Peter Weir's latest film is unusual because it treats of the gulag. You are used to prisons on film (in the 'West') and prisoner of war and concentration camps but the realities (and meaning) of the gulag is little explored.

All three forms of imprisonment are represented here: ordinary criminals (with their privileged status),  captured Polish soldiers seen as politically dangerous and Russians (and others) accused of varied political acts - from espionage to sabotage.

The darkly surreal nature of imprisonment in Stalin's paranoid purges is lightly but effectively sketched. Infinitely more difficult is showing the hardships of gulag life: you simply cannot act yourself into that level of stripped, humiliated degradation and physical suffering.

What the film principally achieves (beyond Weir's signature ability to make you feel land (or sea) scape in its inexorable indifference to your (man's) purposes) is showing the endurance of the escapees. On they walk across Siberia, across Mongolia and the Gobi desert and into Tibet, the three survivors finally arriving in India and freedom more than a year later.
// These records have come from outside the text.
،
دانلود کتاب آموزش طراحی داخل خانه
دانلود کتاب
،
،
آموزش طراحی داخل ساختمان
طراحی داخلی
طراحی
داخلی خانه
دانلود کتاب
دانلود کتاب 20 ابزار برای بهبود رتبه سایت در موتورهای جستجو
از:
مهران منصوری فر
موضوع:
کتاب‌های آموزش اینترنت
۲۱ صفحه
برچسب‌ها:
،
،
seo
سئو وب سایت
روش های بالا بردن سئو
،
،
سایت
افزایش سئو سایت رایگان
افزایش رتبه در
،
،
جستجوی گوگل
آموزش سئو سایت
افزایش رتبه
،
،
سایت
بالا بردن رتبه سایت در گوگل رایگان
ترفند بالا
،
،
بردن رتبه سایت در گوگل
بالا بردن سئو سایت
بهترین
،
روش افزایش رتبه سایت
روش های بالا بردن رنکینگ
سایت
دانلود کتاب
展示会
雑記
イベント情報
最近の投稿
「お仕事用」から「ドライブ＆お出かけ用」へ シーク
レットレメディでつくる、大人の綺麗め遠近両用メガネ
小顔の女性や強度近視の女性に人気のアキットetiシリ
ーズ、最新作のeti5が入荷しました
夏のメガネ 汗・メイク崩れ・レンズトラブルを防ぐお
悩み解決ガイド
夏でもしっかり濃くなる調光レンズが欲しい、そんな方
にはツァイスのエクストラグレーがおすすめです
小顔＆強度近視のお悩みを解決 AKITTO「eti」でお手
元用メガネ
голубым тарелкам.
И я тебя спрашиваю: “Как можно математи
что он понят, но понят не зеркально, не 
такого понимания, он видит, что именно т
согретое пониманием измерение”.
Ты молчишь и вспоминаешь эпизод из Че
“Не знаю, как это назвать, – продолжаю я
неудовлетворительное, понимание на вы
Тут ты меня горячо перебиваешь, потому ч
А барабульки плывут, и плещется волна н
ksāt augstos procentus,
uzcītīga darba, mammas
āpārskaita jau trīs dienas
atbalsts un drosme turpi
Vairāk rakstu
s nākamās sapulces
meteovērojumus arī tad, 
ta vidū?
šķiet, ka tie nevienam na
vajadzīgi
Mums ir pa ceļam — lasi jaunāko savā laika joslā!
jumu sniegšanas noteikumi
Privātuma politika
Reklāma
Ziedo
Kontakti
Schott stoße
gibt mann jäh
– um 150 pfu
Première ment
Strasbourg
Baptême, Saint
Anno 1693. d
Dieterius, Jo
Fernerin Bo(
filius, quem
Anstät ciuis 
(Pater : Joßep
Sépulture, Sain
One reviewer complained that they do this with no more inter-personal friction than he (the reviewer) has experienced on an afternoon hike with friends. But that I think (dear obtuse reviewer) is the point.  The American prisoner (and yes there were those in gulag, lured by Stalin as propaganda during the Great Depression, and swept up in the maelstrom alongside everyone else) remarks on the leader's (a young Pole's) kindness and how it may be the death of him (a remark, in different forms, he makes more than once).  This is the point, I feel, it is precisely that robust kindness that rather than be the cause of death is their salvation. He is able to keep everyone - even the 'actual criminal' escapee - attached to a common mission with a necessary zeal of shared hardship endured.

There is a telling moment at the Mongolian border where the criminal (played by Colin Farrell in need of an accent transplant) stops and will go no further: he cannot leave Russia. It is (the) prison he knows and his identity is too bound up with being just that - a wider freedom is not for him.  It is probably too much to note that he is the only Russian amongst the escaping prisoners - and the other potential Russian escapee, stays behind in the gulag, though sustained by the fantasy of escape, he cannot make the actual one real. It is implied that freedom is a fragile good, once tasted not easily forgotten, but if absent long enough, the will for it withers.

The film is necessarily too long: you have to glimpse the distance (in time and space) somehow; and, the scenery through which they pass is hauntingly beautiful (and when we get to the Mongolian border, for me, deeply nostalgic).

It is not the best of Weir's films but maybe it may set a trend and encourage others to explore and bring into the light a reality of our past history, whose oldest survivors now pass away, and which contemporary Russia still does not know how to treat.